Retirement Plan Change for Select Staff* Hired After June 30, 2015

*These changes do not apply to faculty, executive or senior staff appointments effective July 1 or later.

  • Why is the university making this change?

    Case Western Reserve competes for talented employees within the Northeast Ohio region and across the nation. The university’s ability to recruit and retain outstanding faculty and staff depends on the stability of its overall finances and the appeal of its compensation and benefit packages.

    To that end, the university closely follows employment-related trends within higher education – in particular with regard to peer institutions within the American Association of Universities (AAU). Administrators also track compensation and benefit developments within this region for campus positions that draw significant numbers of candidates from the immediate area.

    Through this ongoing benchmarking, we recognized local and national trends away from defined benefit plans – the existing Plan B – and toward defined contribution plans – the new 403(b) model, which the university will call Staff Non-Contributory Retirement Plan "Plan C". The latter option gives employees the opportunity to make their own retirement savings investment choices, rather than the university as sole managers of their funds. In addition, the structure of the 403(b) option gives the university greater ability to plan long term, in that the university’s costs fluctuate far less.

  • So does this announcement mean that current employees face no changes just for next year, or is this the only adjustment to retirement offerings for the foreseeable future?

    The university has no immediate plans to make changes to other retirement offerings. That said, officials will continue to monitor employment trends in higher education nationally and the local market. In addition, changes to federal law also can affect what moves the university must or should make. Any future changes at Case Western Reserve, then, will depend on developments across top colleges and universities, relevant local industries, and within Congress

  • How can I learn more about my retirement options?

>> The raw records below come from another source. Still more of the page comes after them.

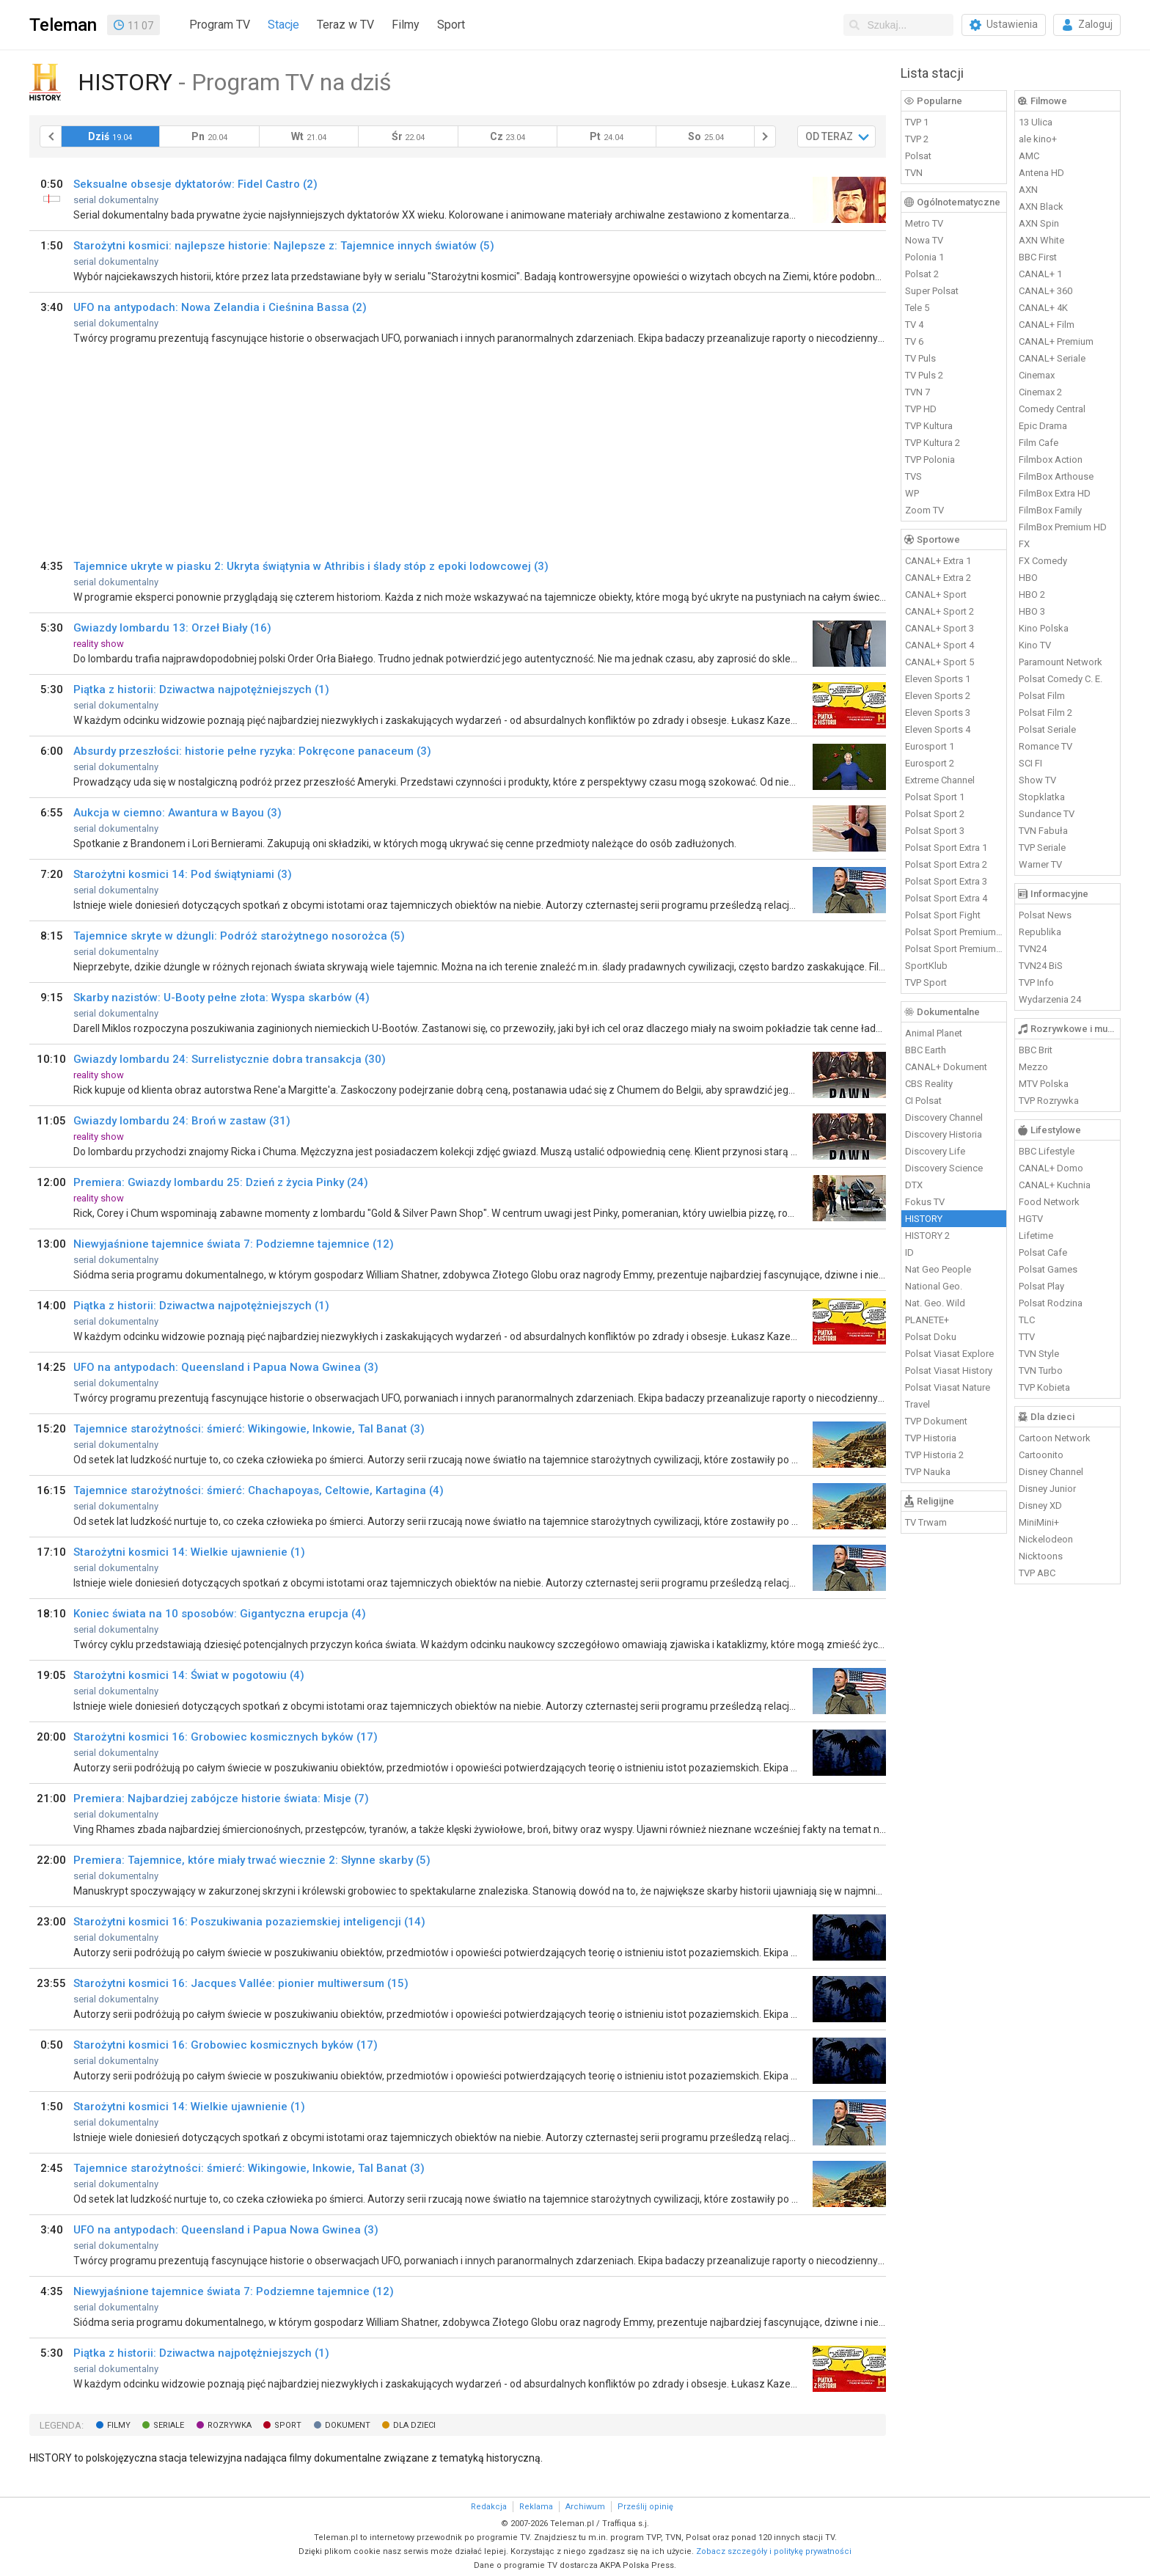 Image resolution: width=1150 pixels, height=2576 pixels. Describe the element at coordinates (928, 1471) in the screenshot. I see `TVP Nauka` at that location.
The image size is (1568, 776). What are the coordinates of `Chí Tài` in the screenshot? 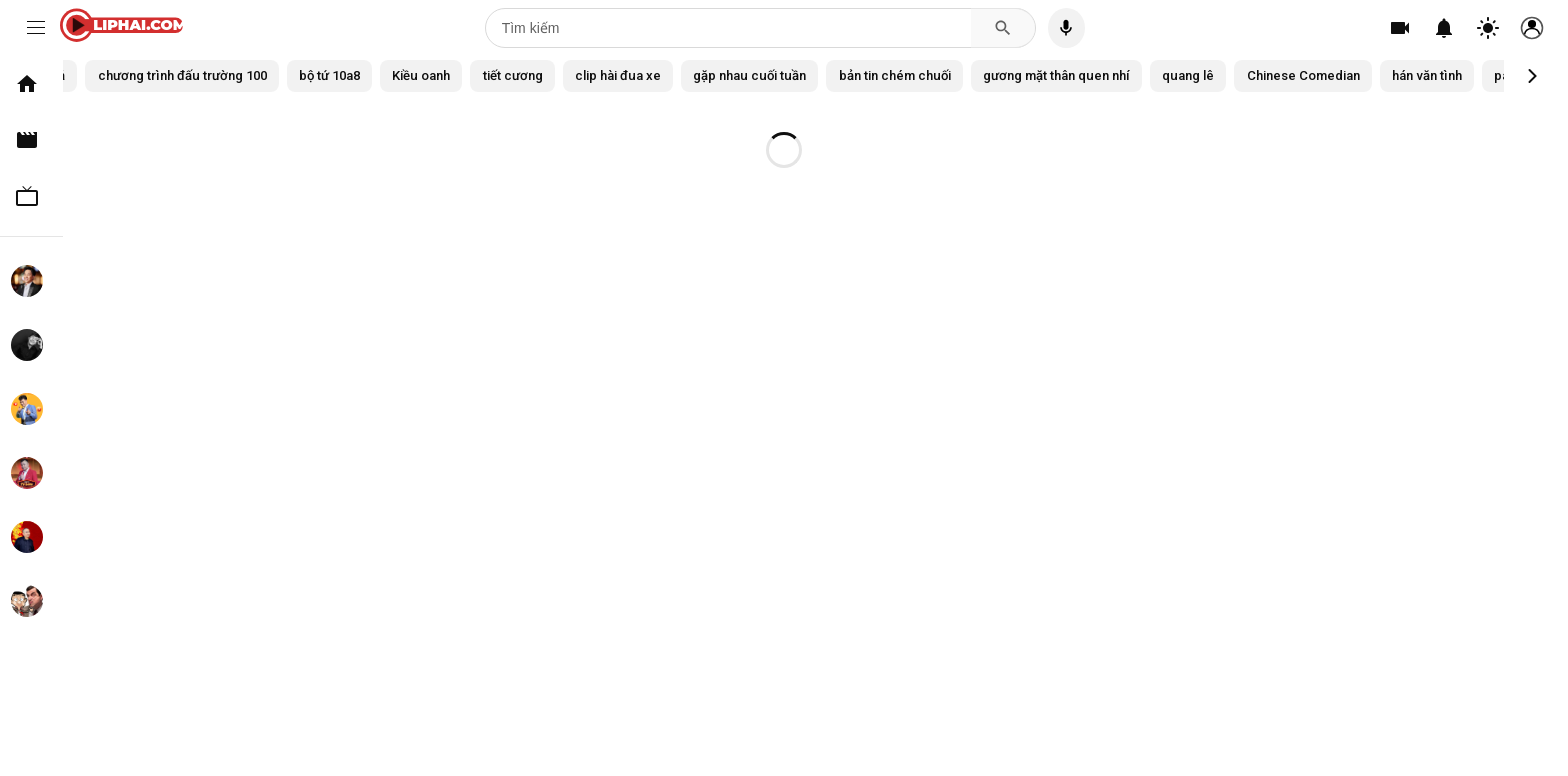 It's located at (36, 345).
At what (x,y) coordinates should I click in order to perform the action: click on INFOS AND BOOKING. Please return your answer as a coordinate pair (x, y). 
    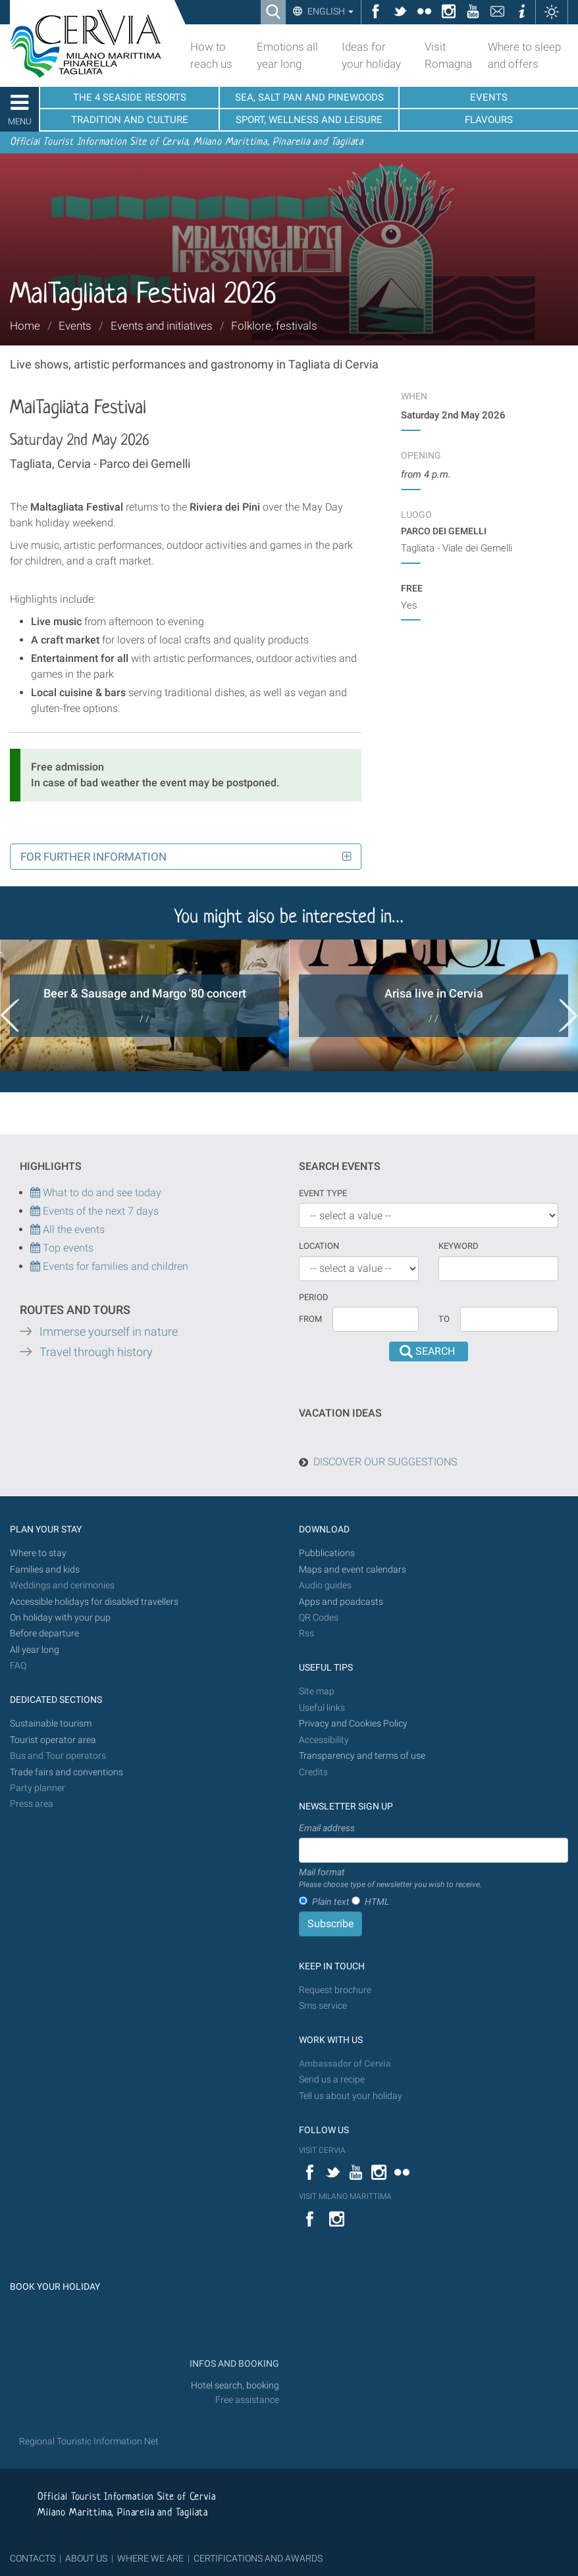     Looking at the image, I should click on (233, 2363).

    You can direct initial questions to the benefits office of Human Resources at call l 216.368.6781 or e-mail

    You also can meet directly with representatives of TIAA and/or Vanguard. Their schedule of on-campus availability can be found at

  • What if an individual hired after June 30 worked previously at the university and was enrolled in Plan B then? Does he or she go back into Plan B or into Plan C?

    Those who worked at the university previously and have returned after more than an extremely brief absence will be enrolled in the new Plan C.

    Those employees now in Plan B who are laid off or whose positions are eliminated under a reorganization may remain in Plan B if they return to a university position within 12 months.

  • What is the difference between “executive and senior staff” and the staff now in Plan B or, for those hired after June 30, in Plan C?

    Executive and senior staff are those in positions with grades 18 and higher. Staff in Plan B or C are in grades below 18.